I have a Jetson AGX Orin and I want to train an SSD model for object detection inside a docker container. To do so, I have built a pytorch_nvidia docker image for aarch64 tegra compatible with the Orin L4T version, which was flashed with JetPack 5.0.2.
Host versions info:
- Cuda version: 11.4
- L4T R35.1.0
This is the Dockerfile:
Dockerfile.tegra (1.4 KB)
To train the model I use the main.py script from github NVIDIA/ DeepLearningExamples/PyTorch/Detection/SSD
I get the following error:
dlopen libnvidia-ml.so failed!. Please install GPU dirver[/opt/dali/dali/util/nvml_wrap.cc:69] nvmlInitChecked failed:
Traceback (most recent call last):
File "src/train.py", line 286, in <module>
train(train_loop_func, logger, args)
File "src/train.py", line 148, in train
train_loader = get_train_loader(args, args.seed - 2**31)

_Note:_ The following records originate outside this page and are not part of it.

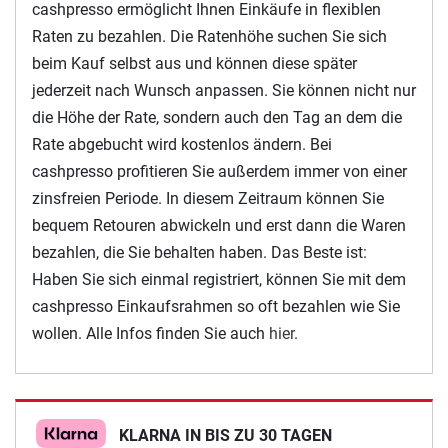
cashpresso ermöglicht Ihnen Einkäufe in flexiblen
Raten zu bezahlen. Die Ratenhöhe suchen Sie sich
beim Kauf selbst aus und können diese später
jederzeit nach Wunsch anpassen. Sie können nicht nur
die Höhe der Rate, sondern auch den Tag an dem die
Rate abgebucht wird kostenlos ändern. Bei
cashpresso profitieren Sie außerdem immer von einer
zinsfreien Periode. In diesem Zeitraum können Sie
bequem Retouren abwickeln und erst dann die Waren
bezahlen, die Sie behalten haben. Das Beste ist:
Haben Sie sich einmal registriert, können Sie mit dem
cashpresso Einkaufsrahmen so oft bezahlen wie Sie
wollen. Alle Infos finden Sie auch
hier
.
KLARNA IN BIS ZU 30 TAGEN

File "/workspace/pytorch_nvidia/src/ssd/data.py", line 40, in get_train_loader
train_pipe.build()
File "/usr/local/lib/python3.8/dist-packages/nvidia/dali/pipeline.py", line 861, in build
self._pipe.Build(self._generate_build_args())
RuntimeError: nvml error (13): Local version of NVML doesn't implement this function
I also tried to modify the installation of DALI compiling from source for cuda version 11.4 but the error persists. Any ideas?